For all the performance benefit provided by these new GPU-based engines, they significantly lag behind CPU-based engines with respect to versatility. All current GPU-based engines make one or more simplifying assumptions about several aspects like data size, workload partitionability, expected concurrency levels, or SQL compatibility, to name a few. For instance, in order to achieve the advertised 700× improvement in performance, GPU-based engines typically require all data to be loaded in the limited device memory of GPUs and co-partitioned in such a way that queries can be executed without any data movement. While certain niche applications, like interactive geo-visualization, fit these assumptions, most others require the performance of these GPU-based engines without sacrificing the versatility of traditional CPU-based analytical engines.

Our goal is to build an in-memory, analytical engine that enables real-time business intelligence by supporting concurrent execution of ad-hoc SQL queries over Terabyte-sized databases using multiple GPUs.

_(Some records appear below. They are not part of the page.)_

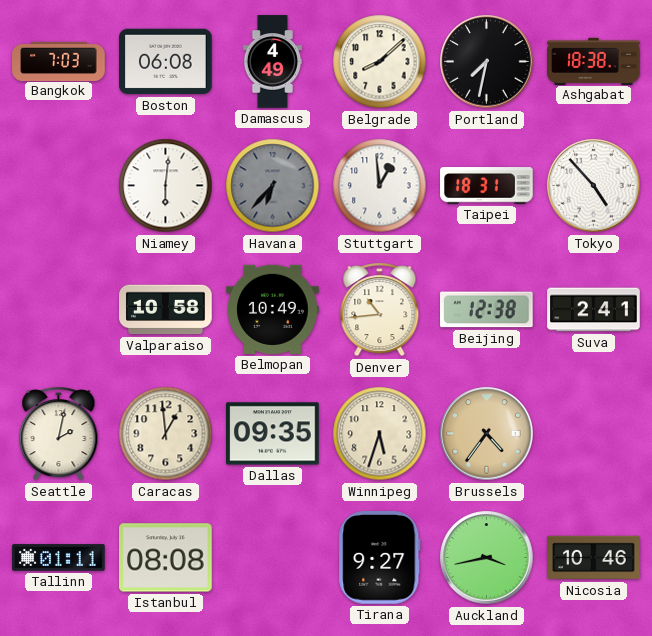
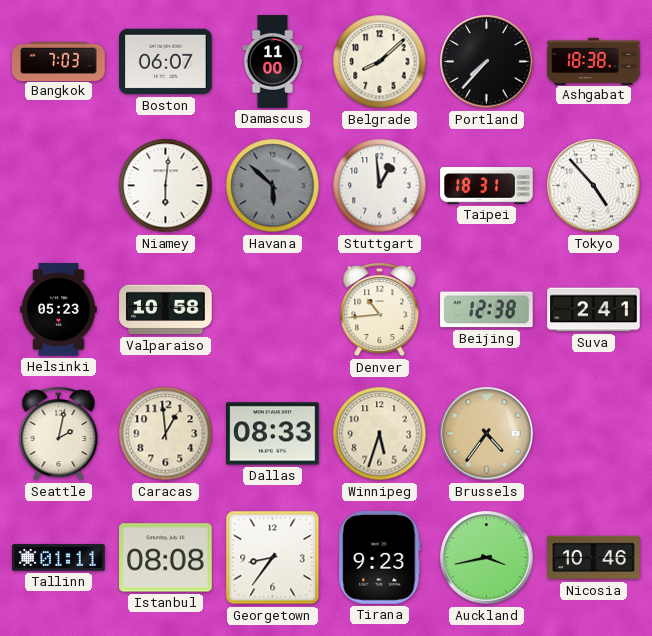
Boston: 06:08 -> 06:07
Damascus: 4:49 -> 11:00
Portland: 7:32 -> 7:37
Havana: 6:37 -> 5:52
Helsinki: none -> 05:23
Belmopan: 10:49 -> none
Dallas: 09:35 -> 08:33
Georgetown: none -> 8:36
Tirana: 9:27 -> 9:23
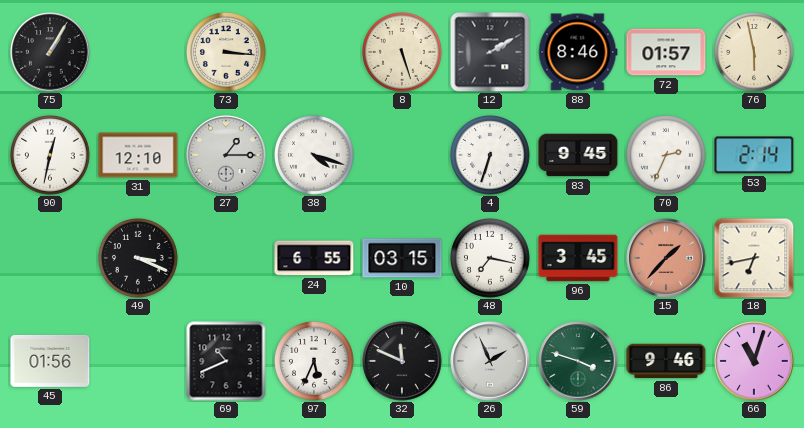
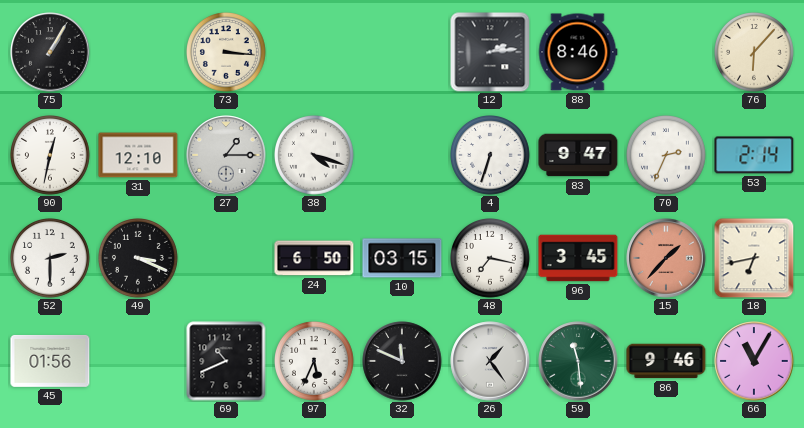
8: 5:27 -> none
12: 2:10 -> 2:14
72: 01:57 -> none
76: 5:58 -> 6:07
83: 9:45 -> 9:47
52: none -> 2:30
24: 6:55 -> 6:50
26: 1:56 -> 1:24
59: 3:48 -> 11:29
66: 11:03 -> 11:05
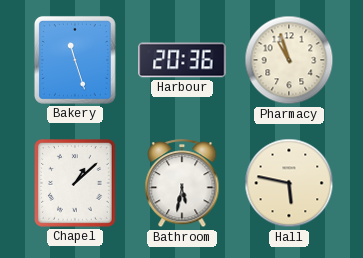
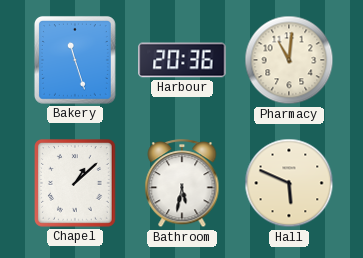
Pharmacy: 10:57 -> 11:01
Hall: 5:47 -> 5:49
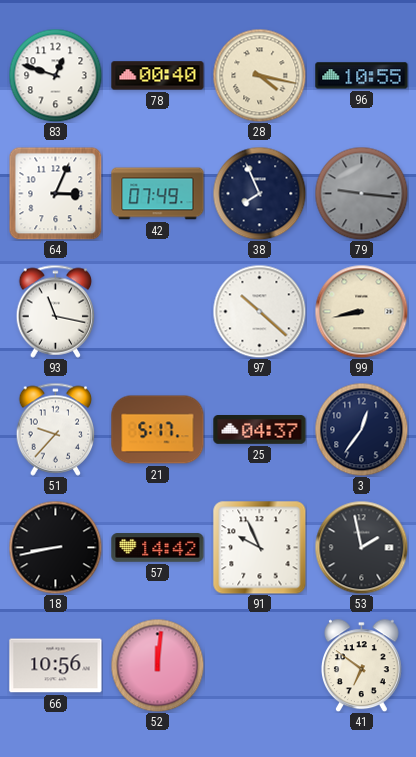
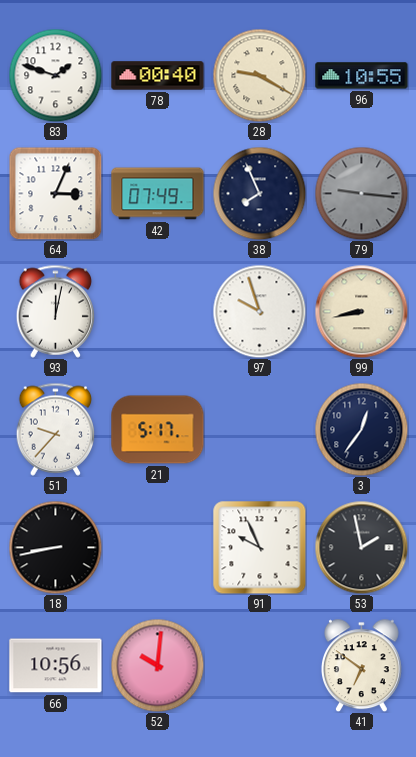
83: 12:48 -> 1:48
28: 4:17 -> 9:20
93: 11:17 -> 12:02
97: 10:22 -> 9:57
25: 04:37 -> none
57: 14:42 -> none
52: 12:01 -> 10:01
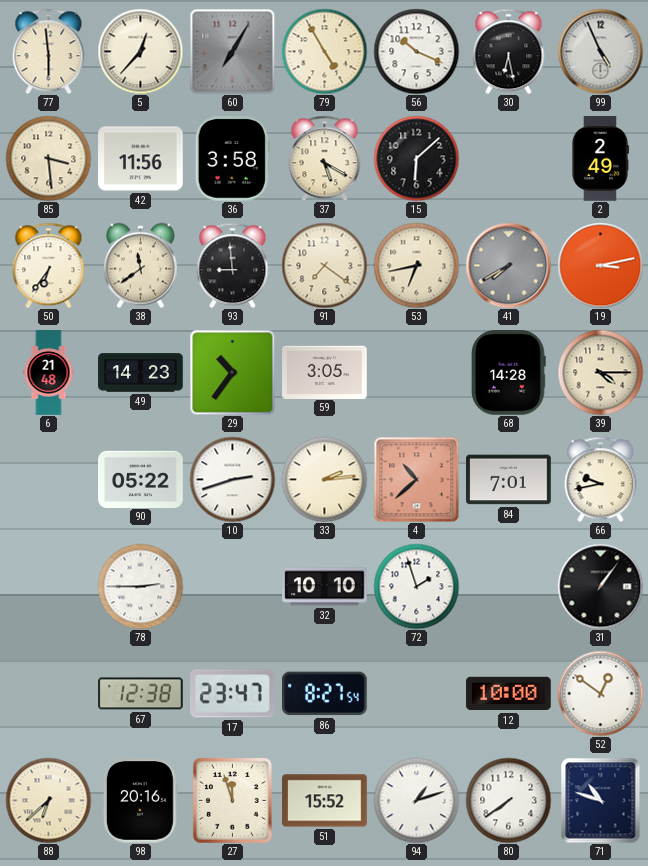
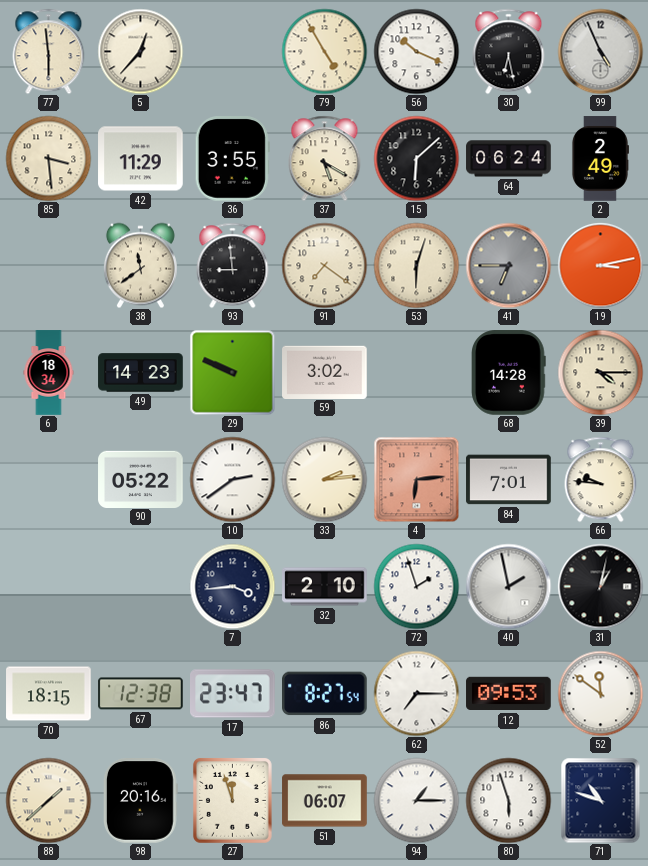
60: 7:05 -> none
42: 11:56 -> 11:29
36: 3:58 -> 3:55
64: none -> 06:24
50: 6:36 -> none
53: 6:43 -> 6:03
41: 7:40 -> 6:45
6: 21:48 -> 18:34
29: 10:36 -> 9:49
59: 3:05 -> 3:02
10: 2:42 -> 2:39
4: 10:38 -> 6:14
66: 9:43 -> 9:46
78: 2:45 -> none
7: none -> 3:44
32: 10:10 -> 2:10
40: none -> 1:58
31: 1:06 -> 1:02
70: none -> 18:15
62: none -> 7:15
12: 10:00 -> 09:53
52: 12:51 -> 11:51
88: 6:38 -> 1:38
51: 15:52 -> 06:07
94: 1:12 -> 1:15
80: 7:39 -> 5:57
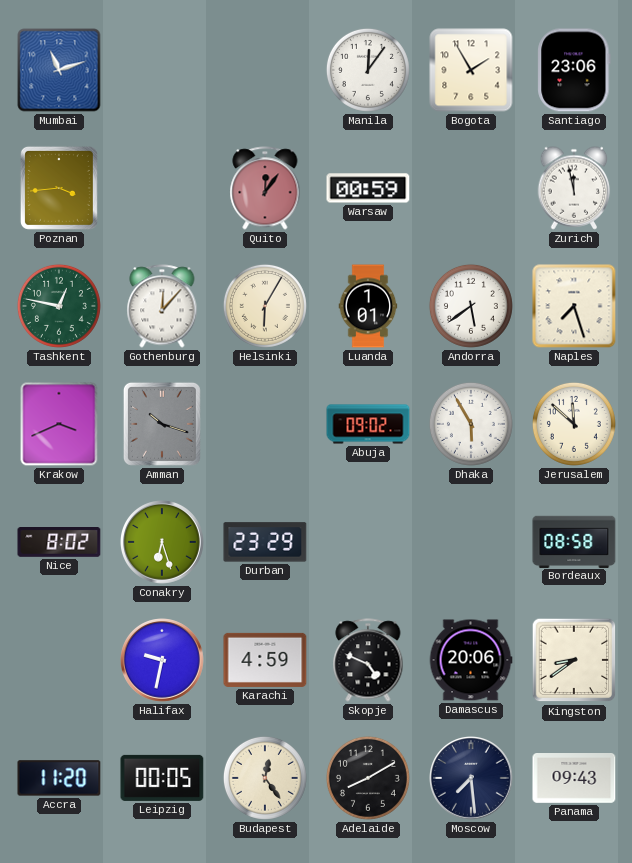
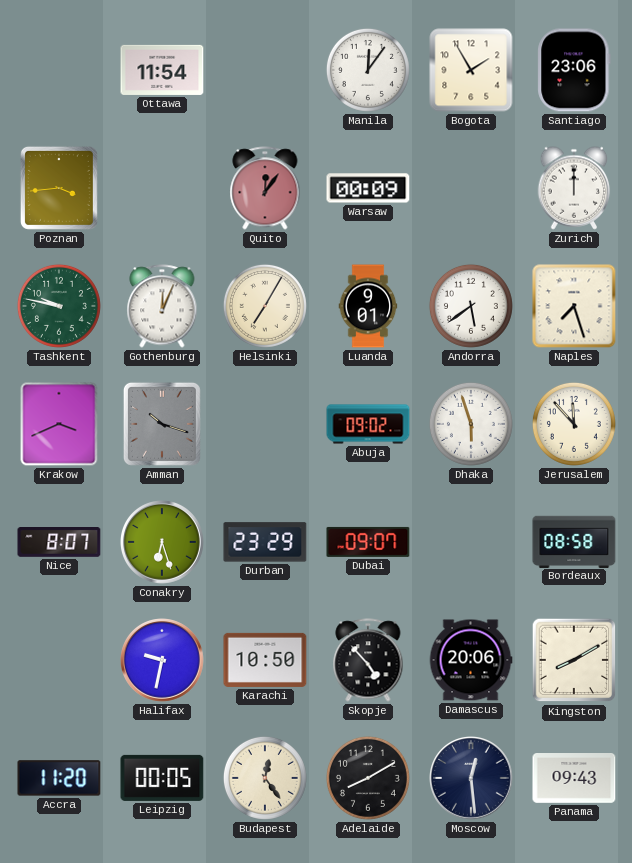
Mumbai: 11:12 -> none
Ottawa: none -> 11:54
Warsaw: 00:59 -> 00:09
Zurich: 11:58 -> 12:00
Tashkent: 12:47 -> 9:47
Gothenburg: 12:07 -> 12:04
Helsinki: 6:05 -> 7:05
Luanda: 1:01 -> 9:01
Dhaka: 5:55 -> 5:57
Jerusalem: 11:52 -> 11:53
Nice: 8:02 -> 8:07
Dubai: none -> 09:07
Karachi: 4:59 -> 10:50
Skopje: 4:49 -> 4:53
Kingston: 8:39 -> 8:10
Moscow: 7:29 -> 12:29
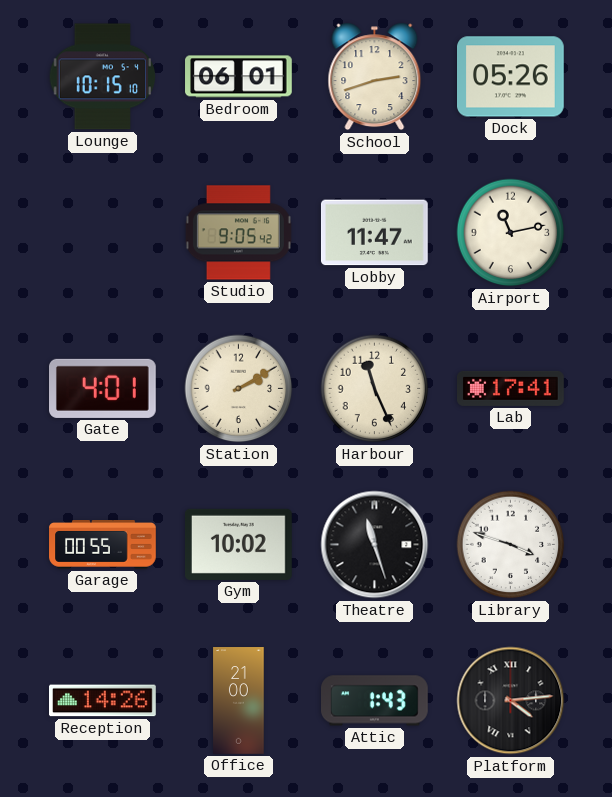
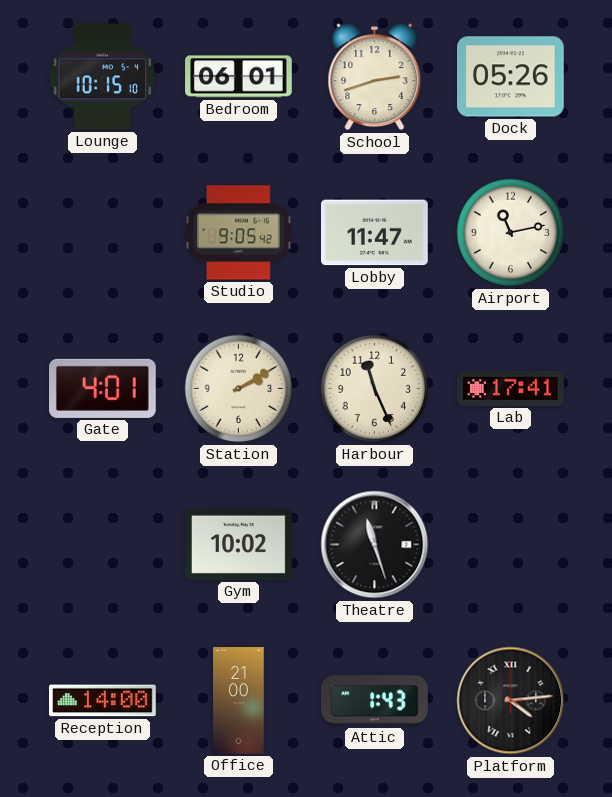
Garage: 00:55 -> none
Library: 3:48 -> none
Reception: 14:26 -> 14:00
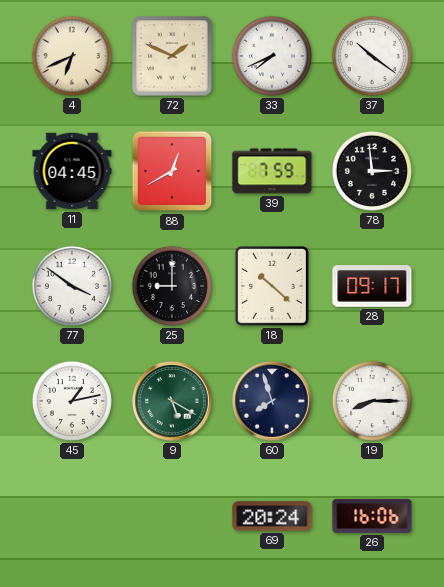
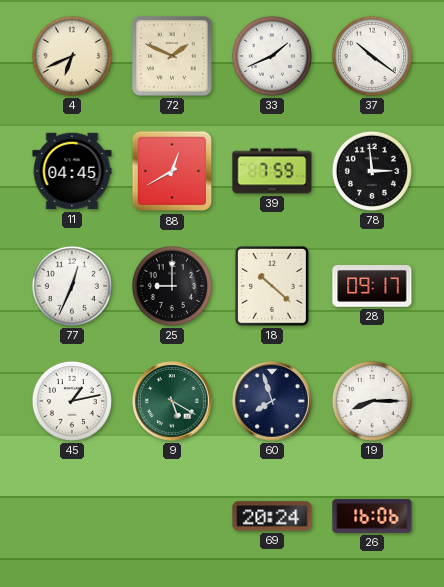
33: 7:41 -> 1:41
77: 3:51 -> 12:34
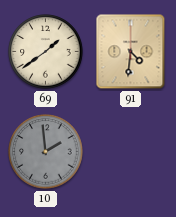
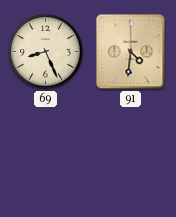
69: 1:39 -> 8:26
10: 1:59 -> none
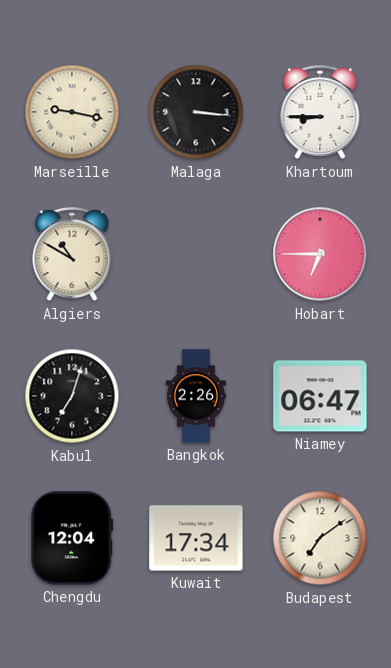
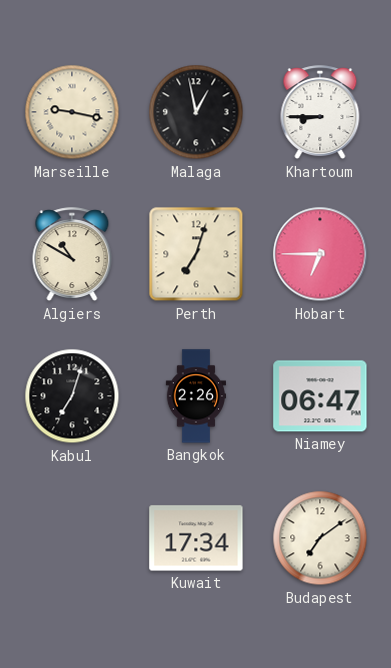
Malaga: 3:16 -> 12:58
Perth: none -> 7:03
Chengdu: 12:04 -> none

To achieve this goal, we will revisit the three central design aspects that govern the functioning of an analytical engine, namely, data layout and storage models, query execution and processing models, run-time optimization and scheduling models. For each aspect, we will investigate the applicability of current CPU-based techniques in the new multi-GPU context, research new techniques that can exploit GPU-specific properties, and perform a systematic analysis to establish rules of thumb for designing versatile, GPU-based data analytics engines.

The DIAS lab has a legacy of developing open-source database engines, like Shore-MT, that have been used as a platform by several researchers from both academia and industry for advancing state-of-the-art in database research. Our intention is to continue this tradition by developing an open-source GPU-based analytics engine that can be used by the data management community as a foundational platform for building more advanced analytics applications. Given the growing popularity of data analytics in the Swiss industrial sector, we also expect the results from our research to directly impact society by transforming several application domains like finance, security, and e-commerce.

The project is funded by the Swiss National Science Foundation, Project No.: 200021_178894

This project is part of Proteus DBMS (proteusdb.com).